We are out in the boat with 3 german women as well as 2 crewmen. We are out for about 45 mins and I take lots of photos, trying to get shots of the penguins entering the water and cormorants taking off or landing. There are two types of penguins that gather here at certain times of the year, Megellan and Humbolt, the latter only having 1 strip across their chest. Do get to see some entering and leaving the water as well as catching a glimpse of a sea beaver running along one of the small islands. Luckily, the camera battery runs out just as we are heading back to shore. Once back on dry land it is time for a bite to eat at one of the 3 seafront restaurants. I have a local speciality, which is Abolone Empanada, which I have to say I am not that impressed with. Also get to have a orange fanta, well it is an island although not quite a new country. Not sure if I have mentioned it earlier in my blog, but whenever I go to a new country, my first drink is invariably an Orange Fanta, ideallly out of a bottle. Yes, I know it is a disgusting sugary drink, but it is one of those quirky things I have done for years and don't see any reason to stop now.
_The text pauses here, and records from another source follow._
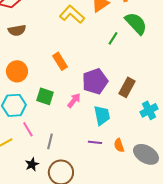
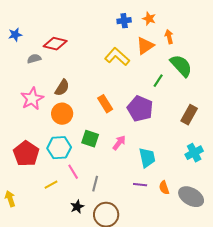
brown semicircle: (17, 30) -> (62, 88), moved, turned -48
purple pentagon: (95, 81) -> (140, 109), moved, turned -30
brown rectangle: (127, 87) -> (189, 115), moved

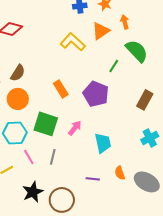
green square: (90, 139) -> (46, 124), size x1.4
gray line: (95, 184) -> (53, 157), moved
purple line: (140, 185) -> (93, 179), moved
black star: (77, 207) -> (33, 192), size x1.5

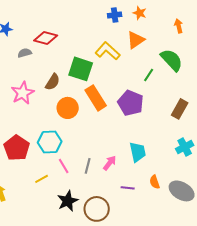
orange arrow: (125, 22) -> (179, 26), moved
orange rectangle: (61, 89) -> (96, 98), size x1.4
orange circle: (18, 99) -> (68, 108), moved
green square: (46, 124) -> (81, 69), moved
pink arrow: (75, 128) -> (110, 163), moved

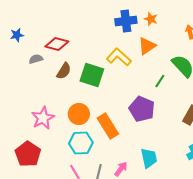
blue cross: (115, 15) -> (126, 21), size x1.5
brown semicircle: (53, 82) -> (64, 71), moved
pink star: (23, 93) -> (43, 118), moved
orange rectangle: (96, 98) -> (108, 126), moved
cyan hexagon: (50, 142) -> (81, 143), moved

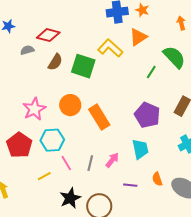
purple pentagon: (142, 109) -> (147, 115), moved
cyan hexagon: (81, 143) -> (52, 140), moved

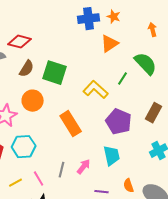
yellow L-shape: (110, 48) -> (96, 90), moved
orange circle: (70, 105) -> (33, 101), moved
pink line: (66, 163) -> (39, 179), moved

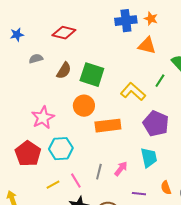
red diamond: (20, 42) -> (64, 33), moved
orange triangle: (110, 44) -> (147, 46), turned 48
orange circle: (33, 101) -> (84, 106), moved
orange rectangle: (71, 124) -> (108, 126), turned -65

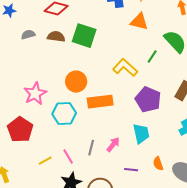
brown semicircle: (64, 71) -> (56, 37), moved, turned -114
green square: (92, 75) -> (84, 36), moved
cyan hexagon: (61, 149) -> (64, 114), moved

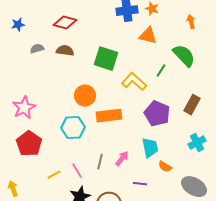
green square: (84, 36) -> (106, 59), moved
pink star: (35, 94) -> (24, 108), moved
orange semicircle: (158, 164) -> (165, 167), moved, turned -40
After lunch it is a walk back up the hill to where the car is parked, then a short drive along the coast to a spot where we can go for a walk for an hour. It is basically a walk out to a headland to see if we can spot a colony of sealions. Unfortunately, they must have known we were coming as there isn't any around. At least the walk was a chance to stretch our legs as well as admire the striking coastline, whcih reminds me a bit of that seen whilst on the Ocean Road in Oz. Do get to see some more small brightly coloured lizards. Mauricio also demonstrates a local trick for dealing with horseflies. Whenever he catches one, he gets a piece of the wild grass and shoves it up the fly's arse, so when it takes off it is off balance, assuming it can take off. Now I don't condone cruelty to animals, even insects, but I can't say I was going to stop him due to the highly irritating nature of the damned things.

Back to the car for the drive home. As we cross the straits in the ferry, we do see more sealions sitting on a couple of pillars in the water. There are some young ones that are climbing onto the pillars then jumping off. Too far away to get good shots with Mandy's camera.

I pursuade Mauricio to drive us home via Puerto Montt so that I can check out cameras at the 3 large stores which are all in one shopping centre. This means we get to drive past the port area, which is pretty substantive. See ships that do cruises down along the fiorrds as well as fishing vessels. Once in the shopping centre it is a dash to get around the stores to see what they have. All the SLRs are basic and too expensive, so I have to accept purchasing a compact. I end up with a Fuji that takes AA batteries, which suits me as I have a charger and some batteries with me. Now the fun starts. The assistant tries to go through a long process of demonstrating some of the key functions and I get Mauricio to point out to her that I just want teh camera, I can work out the relevant functions myself. She then gets another boxed camera and hands it to the check out assistant. I am 3rd in the queue, but have to wait whilst the guy is trying to sell extended warranty to someone else. I ask Mauricio to make sure that he doesn't try to do that to me. Once I have paid for my camera, I have to go back to the original sales assistant to actually have it put in a bag for me, she proceeds to open the box and check that all the contents are there. Whilst she is doing this someone else takes the camera to have a look at it. I reckon it takes 20 mins for me to actually have the bag and get out of the store, when it could have taken less than 5. Not sure I will ever complain again about having to wait in the UK!

Back into the car and back to P Varas, a quick bite to eat after being dropped off in town. Then a relatively early night.

The bad news is that I can't edit the photos I took today on this PC, so the ones attached are all Mandy's.